═════ Given records

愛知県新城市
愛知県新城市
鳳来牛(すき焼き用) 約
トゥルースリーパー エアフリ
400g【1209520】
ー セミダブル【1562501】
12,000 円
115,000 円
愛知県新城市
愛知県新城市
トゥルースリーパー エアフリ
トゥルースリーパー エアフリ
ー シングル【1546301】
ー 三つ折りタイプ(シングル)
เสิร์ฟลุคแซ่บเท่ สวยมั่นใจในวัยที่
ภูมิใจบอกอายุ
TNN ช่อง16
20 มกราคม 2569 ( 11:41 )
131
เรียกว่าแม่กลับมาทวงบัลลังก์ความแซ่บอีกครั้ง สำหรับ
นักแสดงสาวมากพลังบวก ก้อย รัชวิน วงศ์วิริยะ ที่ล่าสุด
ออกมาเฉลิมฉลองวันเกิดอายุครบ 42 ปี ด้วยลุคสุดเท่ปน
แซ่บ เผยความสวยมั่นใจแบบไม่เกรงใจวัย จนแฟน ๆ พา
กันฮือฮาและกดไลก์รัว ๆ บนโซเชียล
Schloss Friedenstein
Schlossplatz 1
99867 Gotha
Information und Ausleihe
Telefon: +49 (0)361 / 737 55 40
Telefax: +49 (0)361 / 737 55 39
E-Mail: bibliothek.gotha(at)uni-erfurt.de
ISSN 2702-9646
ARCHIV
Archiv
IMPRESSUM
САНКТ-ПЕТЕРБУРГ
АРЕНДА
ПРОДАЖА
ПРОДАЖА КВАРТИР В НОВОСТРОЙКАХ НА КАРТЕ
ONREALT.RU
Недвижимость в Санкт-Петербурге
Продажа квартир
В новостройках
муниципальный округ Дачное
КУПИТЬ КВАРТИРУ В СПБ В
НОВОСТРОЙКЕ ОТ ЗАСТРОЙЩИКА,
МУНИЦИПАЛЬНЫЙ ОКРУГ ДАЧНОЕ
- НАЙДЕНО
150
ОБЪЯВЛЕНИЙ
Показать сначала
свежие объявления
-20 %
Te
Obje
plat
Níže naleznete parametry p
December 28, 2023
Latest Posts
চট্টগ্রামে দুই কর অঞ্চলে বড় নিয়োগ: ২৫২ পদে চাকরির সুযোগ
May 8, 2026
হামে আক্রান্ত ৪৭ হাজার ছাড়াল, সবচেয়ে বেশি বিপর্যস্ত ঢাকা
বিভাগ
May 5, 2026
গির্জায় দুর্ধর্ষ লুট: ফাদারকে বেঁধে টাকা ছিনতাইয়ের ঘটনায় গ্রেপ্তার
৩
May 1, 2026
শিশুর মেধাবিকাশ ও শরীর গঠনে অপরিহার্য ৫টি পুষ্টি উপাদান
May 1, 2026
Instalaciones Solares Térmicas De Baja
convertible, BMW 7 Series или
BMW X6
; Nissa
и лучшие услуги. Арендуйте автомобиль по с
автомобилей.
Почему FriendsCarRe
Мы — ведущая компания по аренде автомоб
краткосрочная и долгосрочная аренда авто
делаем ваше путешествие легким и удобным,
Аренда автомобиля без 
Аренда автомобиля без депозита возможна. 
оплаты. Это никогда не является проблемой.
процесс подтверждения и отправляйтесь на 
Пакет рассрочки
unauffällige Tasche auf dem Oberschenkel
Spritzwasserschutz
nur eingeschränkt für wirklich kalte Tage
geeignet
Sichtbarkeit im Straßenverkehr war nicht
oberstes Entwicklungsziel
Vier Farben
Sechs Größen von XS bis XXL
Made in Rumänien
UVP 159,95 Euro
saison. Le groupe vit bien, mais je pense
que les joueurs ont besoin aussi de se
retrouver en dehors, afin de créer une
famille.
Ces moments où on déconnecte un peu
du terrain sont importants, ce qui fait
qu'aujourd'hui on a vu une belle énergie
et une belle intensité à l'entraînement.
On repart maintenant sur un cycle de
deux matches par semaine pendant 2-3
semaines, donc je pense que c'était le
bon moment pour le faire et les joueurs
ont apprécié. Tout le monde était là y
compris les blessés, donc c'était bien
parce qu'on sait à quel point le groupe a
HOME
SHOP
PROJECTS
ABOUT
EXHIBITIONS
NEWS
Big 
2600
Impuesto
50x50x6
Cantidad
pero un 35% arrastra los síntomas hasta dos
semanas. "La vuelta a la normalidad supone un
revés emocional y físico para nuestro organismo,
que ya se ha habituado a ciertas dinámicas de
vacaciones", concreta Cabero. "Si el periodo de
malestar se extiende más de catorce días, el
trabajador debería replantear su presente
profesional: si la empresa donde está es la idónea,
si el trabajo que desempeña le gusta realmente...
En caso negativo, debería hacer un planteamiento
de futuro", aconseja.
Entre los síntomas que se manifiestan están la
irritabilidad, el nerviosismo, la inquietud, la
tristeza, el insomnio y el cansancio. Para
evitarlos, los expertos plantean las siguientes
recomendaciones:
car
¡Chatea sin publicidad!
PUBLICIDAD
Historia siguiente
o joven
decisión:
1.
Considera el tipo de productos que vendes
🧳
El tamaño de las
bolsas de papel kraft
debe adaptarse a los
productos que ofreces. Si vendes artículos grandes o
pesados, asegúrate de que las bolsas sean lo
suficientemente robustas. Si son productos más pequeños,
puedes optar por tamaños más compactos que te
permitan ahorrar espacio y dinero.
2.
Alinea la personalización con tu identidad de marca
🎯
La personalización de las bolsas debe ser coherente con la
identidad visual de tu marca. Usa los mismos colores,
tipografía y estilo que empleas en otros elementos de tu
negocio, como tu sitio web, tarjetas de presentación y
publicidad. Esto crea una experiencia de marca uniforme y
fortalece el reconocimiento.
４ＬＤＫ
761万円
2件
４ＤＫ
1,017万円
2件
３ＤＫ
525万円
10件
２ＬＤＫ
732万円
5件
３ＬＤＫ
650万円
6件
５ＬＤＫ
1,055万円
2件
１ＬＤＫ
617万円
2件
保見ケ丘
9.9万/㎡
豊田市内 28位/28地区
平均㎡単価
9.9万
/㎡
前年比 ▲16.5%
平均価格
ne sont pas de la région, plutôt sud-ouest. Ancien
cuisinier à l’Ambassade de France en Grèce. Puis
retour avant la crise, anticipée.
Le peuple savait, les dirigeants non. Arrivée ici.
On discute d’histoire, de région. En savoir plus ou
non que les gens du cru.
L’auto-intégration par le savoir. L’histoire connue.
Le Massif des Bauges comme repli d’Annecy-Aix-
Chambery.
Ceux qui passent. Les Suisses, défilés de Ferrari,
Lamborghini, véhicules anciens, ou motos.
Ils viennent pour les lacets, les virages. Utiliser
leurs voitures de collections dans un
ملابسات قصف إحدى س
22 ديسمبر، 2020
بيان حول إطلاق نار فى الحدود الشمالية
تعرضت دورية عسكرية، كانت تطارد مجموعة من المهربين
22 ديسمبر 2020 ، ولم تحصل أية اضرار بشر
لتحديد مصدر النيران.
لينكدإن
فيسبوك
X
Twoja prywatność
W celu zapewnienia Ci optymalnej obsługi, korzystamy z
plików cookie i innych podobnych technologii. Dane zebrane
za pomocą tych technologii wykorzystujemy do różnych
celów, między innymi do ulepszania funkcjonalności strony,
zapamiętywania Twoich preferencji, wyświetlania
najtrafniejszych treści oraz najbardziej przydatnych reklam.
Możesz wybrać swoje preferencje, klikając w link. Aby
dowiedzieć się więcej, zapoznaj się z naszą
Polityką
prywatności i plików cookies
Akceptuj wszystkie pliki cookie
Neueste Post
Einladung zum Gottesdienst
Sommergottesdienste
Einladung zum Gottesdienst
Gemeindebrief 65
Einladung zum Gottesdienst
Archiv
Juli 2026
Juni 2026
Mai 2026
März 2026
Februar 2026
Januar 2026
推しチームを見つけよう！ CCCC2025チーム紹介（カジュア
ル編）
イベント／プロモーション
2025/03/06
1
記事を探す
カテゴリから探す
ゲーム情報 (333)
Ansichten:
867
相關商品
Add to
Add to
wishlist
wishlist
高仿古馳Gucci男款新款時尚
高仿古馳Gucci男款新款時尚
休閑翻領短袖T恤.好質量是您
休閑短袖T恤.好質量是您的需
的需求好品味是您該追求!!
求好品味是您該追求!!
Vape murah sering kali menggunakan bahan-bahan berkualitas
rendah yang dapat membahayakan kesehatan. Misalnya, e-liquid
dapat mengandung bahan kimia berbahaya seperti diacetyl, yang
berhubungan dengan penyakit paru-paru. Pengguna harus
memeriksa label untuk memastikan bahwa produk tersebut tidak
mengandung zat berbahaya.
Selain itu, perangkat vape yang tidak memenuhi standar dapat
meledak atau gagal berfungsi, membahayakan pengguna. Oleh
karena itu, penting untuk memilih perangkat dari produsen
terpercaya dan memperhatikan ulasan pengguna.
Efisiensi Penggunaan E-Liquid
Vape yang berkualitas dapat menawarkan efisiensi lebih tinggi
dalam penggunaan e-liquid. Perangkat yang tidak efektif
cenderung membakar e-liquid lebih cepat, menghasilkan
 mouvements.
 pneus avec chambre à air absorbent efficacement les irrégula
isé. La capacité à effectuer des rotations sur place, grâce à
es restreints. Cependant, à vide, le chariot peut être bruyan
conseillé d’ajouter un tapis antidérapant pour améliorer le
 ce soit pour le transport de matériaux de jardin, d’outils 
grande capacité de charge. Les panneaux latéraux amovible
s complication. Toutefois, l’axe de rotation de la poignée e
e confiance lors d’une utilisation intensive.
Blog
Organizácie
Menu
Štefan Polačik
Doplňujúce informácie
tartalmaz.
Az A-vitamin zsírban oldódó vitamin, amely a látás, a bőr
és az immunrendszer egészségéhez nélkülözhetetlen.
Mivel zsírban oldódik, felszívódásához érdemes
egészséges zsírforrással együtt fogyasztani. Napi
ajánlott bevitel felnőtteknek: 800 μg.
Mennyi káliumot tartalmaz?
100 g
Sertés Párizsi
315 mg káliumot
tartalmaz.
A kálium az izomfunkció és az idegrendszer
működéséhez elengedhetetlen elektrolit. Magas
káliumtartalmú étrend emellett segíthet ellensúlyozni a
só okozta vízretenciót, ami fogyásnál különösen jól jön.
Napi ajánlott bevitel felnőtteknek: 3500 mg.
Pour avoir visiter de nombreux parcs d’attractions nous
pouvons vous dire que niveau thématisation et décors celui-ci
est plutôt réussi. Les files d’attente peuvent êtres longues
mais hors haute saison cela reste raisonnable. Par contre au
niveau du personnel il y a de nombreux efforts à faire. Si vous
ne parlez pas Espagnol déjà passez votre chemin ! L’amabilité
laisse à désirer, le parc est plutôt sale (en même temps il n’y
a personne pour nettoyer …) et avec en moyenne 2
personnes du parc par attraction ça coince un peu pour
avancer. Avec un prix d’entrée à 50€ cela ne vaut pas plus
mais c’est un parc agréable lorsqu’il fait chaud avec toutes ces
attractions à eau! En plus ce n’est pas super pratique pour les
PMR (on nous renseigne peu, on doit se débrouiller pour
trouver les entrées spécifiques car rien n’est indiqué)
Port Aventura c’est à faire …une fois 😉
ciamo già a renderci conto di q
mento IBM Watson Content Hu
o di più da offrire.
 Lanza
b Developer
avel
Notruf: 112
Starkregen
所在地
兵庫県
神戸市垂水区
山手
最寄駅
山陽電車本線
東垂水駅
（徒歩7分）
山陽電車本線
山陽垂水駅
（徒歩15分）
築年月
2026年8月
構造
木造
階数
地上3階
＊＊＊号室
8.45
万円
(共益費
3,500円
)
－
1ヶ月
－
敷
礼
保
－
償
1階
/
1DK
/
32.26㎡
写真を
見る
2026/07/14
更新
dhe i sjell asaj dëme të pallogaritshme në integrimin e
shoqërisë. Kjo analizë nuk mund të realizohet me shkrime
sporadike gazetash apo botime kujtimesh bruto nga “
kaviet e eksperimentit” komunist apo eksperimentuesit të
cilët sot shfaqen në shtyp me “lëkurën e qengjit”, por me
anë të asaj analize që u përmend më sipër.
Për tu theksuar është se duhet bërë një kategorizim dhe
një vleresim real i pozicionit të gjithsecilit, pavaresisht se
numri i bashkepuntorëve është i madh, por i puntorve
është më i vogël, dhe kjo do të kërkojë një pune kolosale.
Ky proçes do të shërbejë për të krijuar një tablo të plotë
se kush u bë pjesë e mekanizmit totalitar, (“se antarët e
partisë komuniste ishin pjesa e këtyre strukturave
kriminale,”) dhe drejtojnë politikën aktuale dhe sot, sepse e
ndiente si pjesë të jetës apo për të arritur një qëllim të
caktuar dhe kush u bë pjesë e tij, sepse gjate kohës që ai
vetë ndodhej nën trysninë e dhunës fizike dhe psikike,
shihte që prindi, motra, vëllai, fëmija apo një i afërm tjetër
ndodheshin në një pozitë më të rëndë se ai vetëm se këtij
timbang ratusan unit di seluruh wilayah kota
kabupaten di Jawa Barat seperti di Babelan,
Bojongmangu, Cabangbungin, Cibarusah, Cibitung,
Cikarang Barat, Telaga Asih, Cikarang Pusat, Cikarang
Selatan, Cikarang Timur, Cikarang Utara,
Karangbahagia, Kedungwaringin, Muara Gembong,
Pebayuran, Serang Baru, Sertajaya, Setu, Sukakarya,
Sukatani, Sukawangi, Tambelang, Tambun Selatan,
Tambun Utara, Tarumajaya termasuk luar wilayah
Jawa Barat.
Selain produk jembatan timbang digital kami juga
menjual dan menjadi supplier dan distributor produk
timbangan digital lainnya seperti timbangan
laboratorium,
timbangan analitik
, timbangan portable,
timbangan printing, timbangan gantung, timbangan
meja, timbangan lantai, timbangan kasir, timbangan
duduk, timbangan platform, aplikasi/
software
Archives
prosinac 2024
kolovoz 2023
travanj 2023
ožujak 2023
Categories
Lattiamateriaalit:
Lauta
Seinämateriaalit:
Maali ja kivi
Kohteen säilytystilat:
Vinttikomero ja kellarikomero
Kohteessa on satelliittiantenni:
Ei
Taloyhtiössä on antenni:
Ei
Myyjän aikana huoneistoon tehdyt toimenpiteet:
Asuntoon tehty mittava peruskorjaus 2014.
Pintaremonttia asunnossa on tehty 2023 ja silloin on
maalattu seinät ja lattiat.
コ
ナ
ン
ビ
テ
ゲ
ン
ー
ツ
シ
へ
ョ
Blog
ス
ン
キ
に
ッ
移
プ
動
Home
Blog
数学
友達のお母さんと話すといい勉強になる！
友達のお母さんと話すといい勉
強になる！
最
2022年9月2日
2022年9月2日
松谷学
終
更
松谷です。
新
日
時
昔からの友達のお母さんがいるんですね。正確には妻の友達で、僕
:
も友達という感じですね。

══════════

- Work required: Give the number of lines above that contain "plików", and nothing more.

- Output for this task: 2